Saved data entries
•••••
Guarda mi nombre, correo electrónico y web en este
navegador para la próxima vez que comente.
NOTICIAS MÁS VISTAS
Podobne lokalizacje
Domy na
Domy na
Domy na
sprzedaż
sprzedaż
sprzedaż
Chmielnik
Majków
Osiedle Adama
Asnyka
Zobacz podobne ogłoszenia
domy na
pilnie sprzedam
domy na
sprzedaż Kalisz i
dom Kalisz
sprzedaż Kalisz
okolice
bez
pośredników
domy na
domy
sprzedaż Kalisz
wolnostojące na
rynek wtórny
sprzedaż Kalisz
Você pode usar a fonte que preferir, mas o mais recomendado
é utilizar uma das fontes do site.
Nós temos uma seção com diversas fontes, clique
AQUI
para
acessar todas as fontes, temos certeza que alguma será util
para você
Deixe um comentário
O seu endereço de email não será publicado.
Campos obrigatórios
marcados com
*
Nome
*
•••••
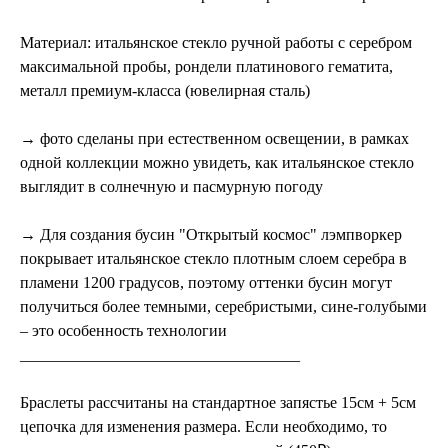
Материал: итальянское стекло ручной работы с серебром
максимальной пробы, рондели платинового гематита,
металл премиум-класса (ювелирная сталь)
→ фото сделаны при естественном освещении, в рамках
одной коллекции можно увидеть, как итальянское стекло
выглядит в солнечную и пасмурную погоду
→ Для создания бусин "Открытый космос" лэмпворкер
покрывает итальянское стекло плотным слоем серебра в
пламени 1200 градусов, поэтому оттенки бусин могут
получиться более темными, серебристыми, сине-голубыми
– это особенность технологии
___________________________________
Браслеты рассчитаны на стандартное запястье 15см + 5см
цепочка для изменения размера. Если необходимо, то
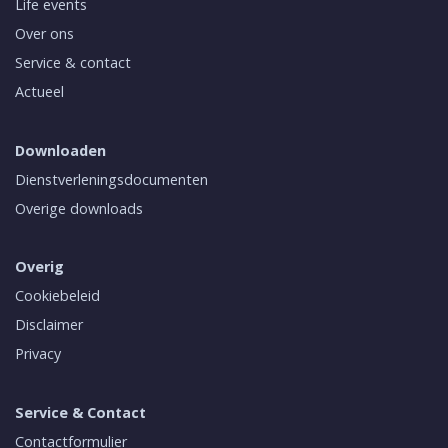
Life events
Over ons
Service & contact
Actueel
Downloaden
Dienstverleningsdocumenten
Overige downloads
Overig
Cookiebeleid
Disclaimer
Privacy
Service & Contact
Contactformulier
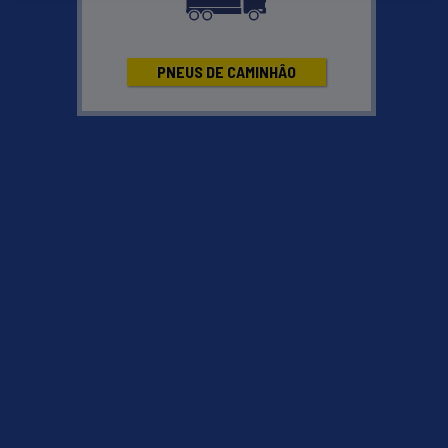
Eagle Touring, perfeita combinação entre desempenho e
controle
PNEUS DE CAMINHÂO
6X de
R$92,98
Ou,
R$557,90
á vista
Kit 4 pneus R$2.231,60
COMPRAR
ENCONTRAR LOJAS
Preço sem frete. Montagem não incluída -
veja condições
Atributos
•••••
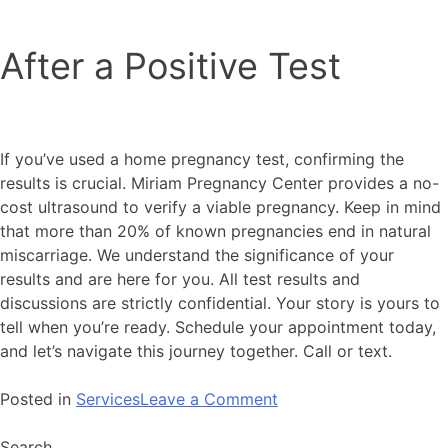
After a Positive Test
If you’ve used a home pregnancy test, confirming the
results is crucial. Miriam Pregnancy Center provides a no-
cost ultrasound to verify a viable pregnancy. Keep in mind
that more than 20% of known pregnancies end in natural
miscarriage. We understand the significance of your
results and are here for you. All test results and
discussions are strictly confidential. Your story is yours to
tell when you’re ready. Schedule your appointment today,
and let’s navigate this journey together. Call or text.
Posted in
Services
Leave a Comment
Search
•••••
**What to produce:** Throughout the data above, count the lines where the word "стекло" occurs, and report that figure alone.

**Response box:** 3